As soon as limit() reaches the maximum number of items, it doesn't consume any more items and simply returns the resulting stream. Hence, we say that limit() is a short-circuiting operation.
limit() returns the first n elements in the encounter order and not just any n elements.
This is an intermediate operation.
This is a good choice when working with infinite streams or infinite values.
limit() method is invoked after calling the terminal operation such as count() or collect() methods.
This returns a stream of elements with the size or max limit given.
This works well in sequential streams. Not suggested using in the parallel streams such as larger or higher in size.
maxSize can not be negative. If negative then it will throw IllegalArgumentException.
Optional findFirst()
Returns the very first element (wrapped in Optional object) of this stream and before traversing the other.
The terminal operation terminated on finding the first element, hence short-circuited.
findAny()
Returns an Optional instance which wraps any and only one element of the stream.
The behavior of this operation is explicitly nondeterministic; it is free to select any element in the stream. This is to allow for maximal performance in parallel operations; the cost is that multiple invocations on the same source may not return the same result. (If a stable result is desired, use findFirst() instead.

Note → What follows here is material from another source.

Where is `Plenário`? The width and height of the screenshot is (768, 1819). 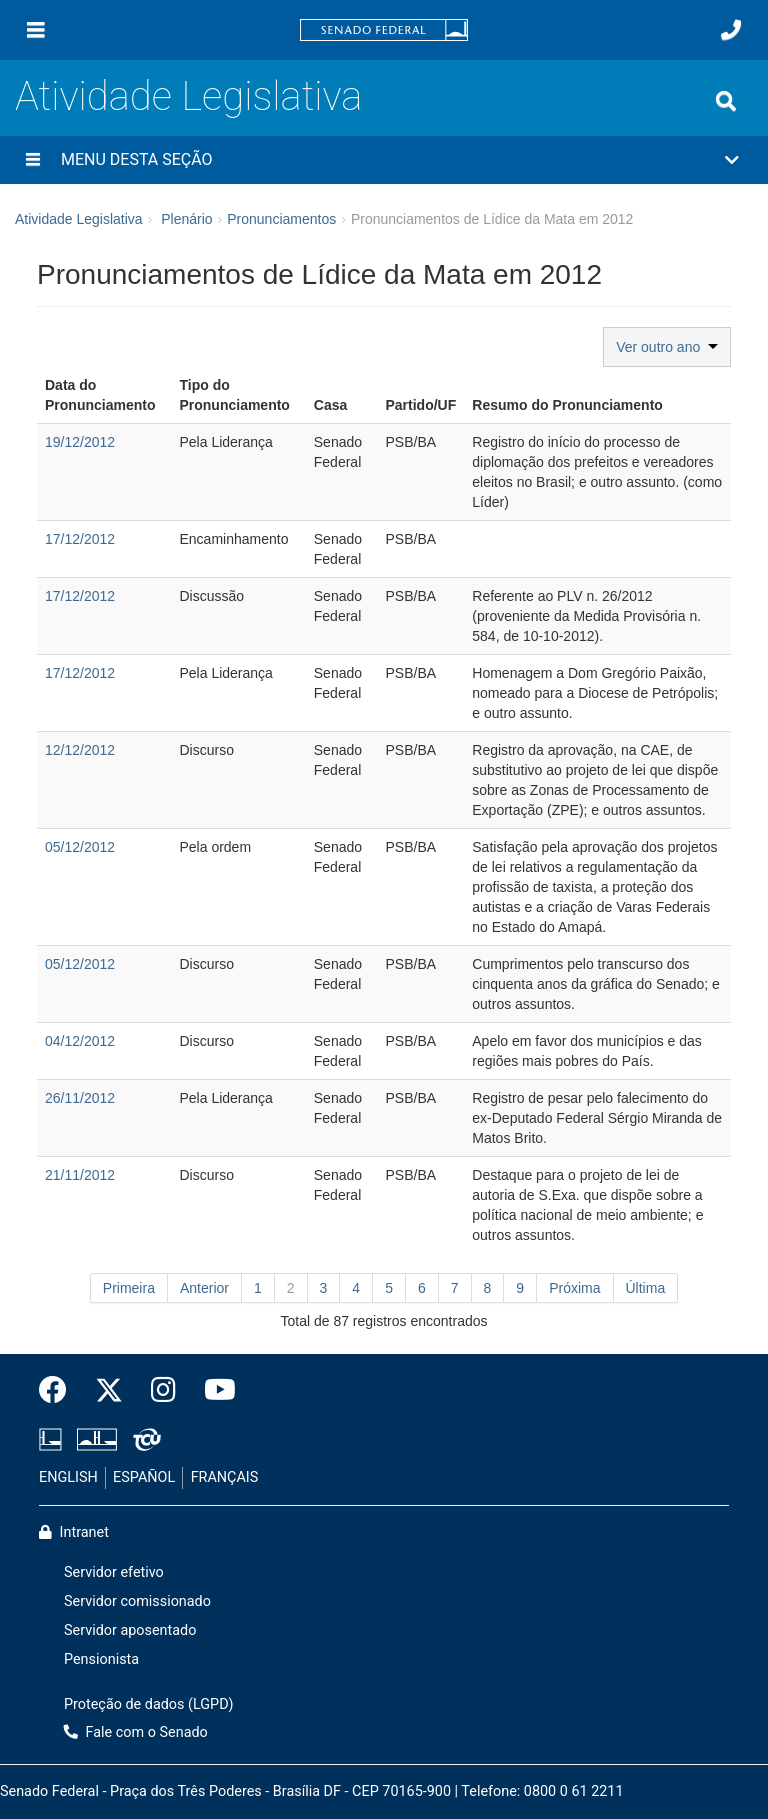
Plenário is located at coordinates (186, 219).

For a sequential stream there won't be any difference between 'findFirst' and 'findAny'. But for a parallel stream findAny will return 'any' element rather than waiting for the 'first' element.
boolean anyMatch()
Tests whether any elements of this stream match the provided predicate. This terminal method will return as soon as it finds the match and will not transverse all the remaining elements to apply the predicate.
boolean allMatch()
Tests whether all elements match the provided predicate. It may return early with false result when any element doesn't match first.
boolean noneMatch()
Tests whether no elements of this stream match the provided predicate. It may return early with false result when any element matches the provided predicate first.